Secondarily (though it is a matter of primary importance), the portrayal of how certain events went down is also that should be considered. I had always thought of Indonesians having achieved their independence in a way that is completely different to Malaysians. As we sat around the table negotiating with the Brits for such a release while enjoying a cup or two of Earl Grey, our Nusantara brethren were busy kicking the Dutch and the Japanese off the islands. Of course, that’s not quite so true in many ways, but the difference between what I had perceived and what was shown on screen was starker than I had imagined. A complete portrayal of history is, of course, rather impossible, but at the very least, a sense of the spirit might have been maintained. For my part, I did not necessarily get the sense that the independence long hoped and fought for was actually fought for.

In the film, Soekarno was portrayed as someone who was too tame, a little too concerned with kowtowing to the Japanese. They, of course, were dangling the carrot of independence if only he would help to smoothen the process, but he appears to be bending over backwards a little too much for my liking. He posed for photo ops for the Japanese, all the while as his fellow countrymen fell about like flies, having been overworked by the boys from the East. He provided prostitutes for them, yet he didn’t see to truly understand how the Japanese was prostituting him himself. Yet we don’t see how this truly could have been used as a fire in his actions. It’s just one scene, and it’s done, for he still goes on supporting the Japanese in their efforts. Again, it is the connective tissue that I felt could have helped to glue the story together. This lack of unity annoys me. It is not that I want to necessarily see a history being projected on screen in all its glory; rather, I want a protagonist I can actually root for, someone who, sooner or later, stands up for what he believes in, in spite of all his flaws. Here, it feels like what he wanted was something that was given to him, rather than something he truly worked for.

"I may be a masterless samurai, but you won't see me ronin away from my problems."
“I may be a masterless samurai, but you won’t see me ronin away from my problems.”

This is a movie that had its moments, his interactions with Hatta, Sjahrir and the parties involved in the Pancasila scenes perfect opportunities for him to expand upon his verbal skills, and for Hanung to throw out ideas in as direct a way as possible.
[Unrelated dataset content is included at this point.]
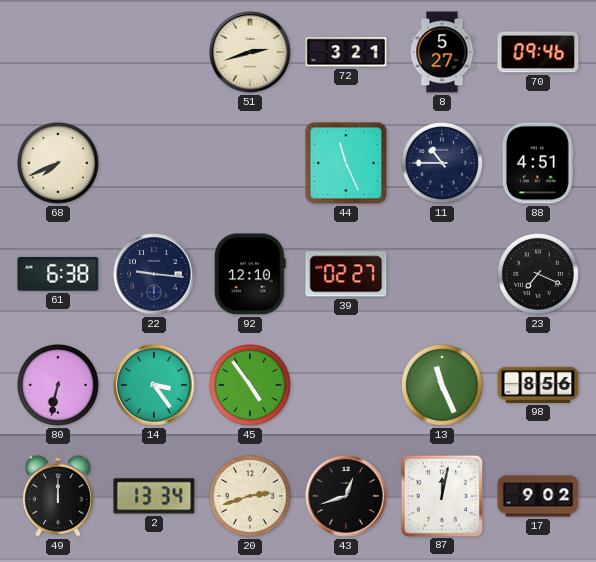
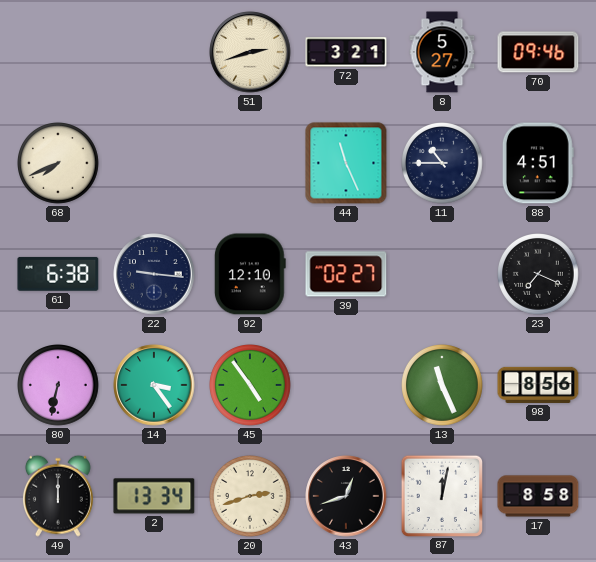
17: 9:02 -> 8:58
It is just frustrating that he does not reach similar heights in scenes with other people. More to the point, the failure to follow up on these scenes resulted in a flow that is too inconsistent for my liking.
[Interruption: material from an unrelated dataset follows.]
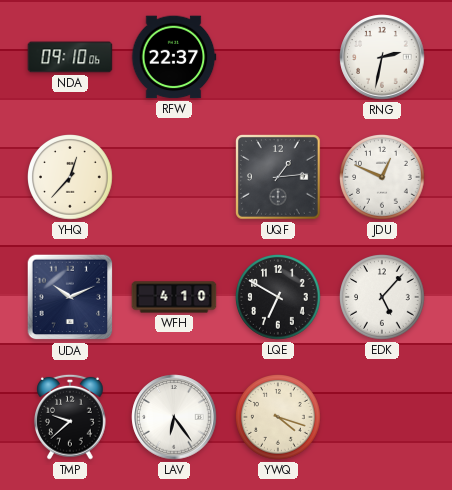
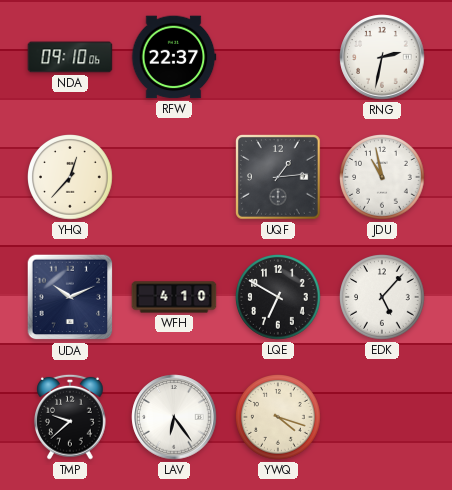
JDU: 12:49 -> 10:58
Other, smaller things, like the sudden shifts between a fictional narrative and a documentary-style text on screen happened a little too often for my liking as well. Ironically, it helps people like me to be more informed about what’s going on (like I said earlier, there is a lot of context that has to be understood for a more complete experience), but I want to watch this movie, any movie, not because of the history or the context, but because of the character and the story. If I had wanted a history lesson, I would have read a book. The good thing about all of this, however, is that such issues are always considered and challenged. I believe discourse is the way forward in many fields, and that includes discussions in what we believe to be history. Perhaps this can pave the way for more films on the subject matter.
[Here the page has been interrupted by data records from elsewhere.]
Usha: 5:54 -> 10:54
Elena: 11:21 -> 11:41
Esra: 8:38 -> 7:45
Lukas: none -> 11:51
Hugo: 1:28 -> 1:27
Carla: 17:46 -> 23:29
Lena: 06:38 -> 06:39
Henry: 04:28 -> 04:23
There is, however, an inadvertent balance that was presented early in the film. Right at the very start, the Indonesian national anthem was played, along with a graphic of the Merah Putih flag on the screen. We stood up, listened/sang along, and then sat back down. Lo and behold, the opening scene had a diegetic recording of Terang Bulan, the song that served as the basis/inspiration for Malaysia’s own national anthem.

It was probably the most balanced thing in the whole film.

Fikri wants to write more, but feels that over 2,000 words are enough for now.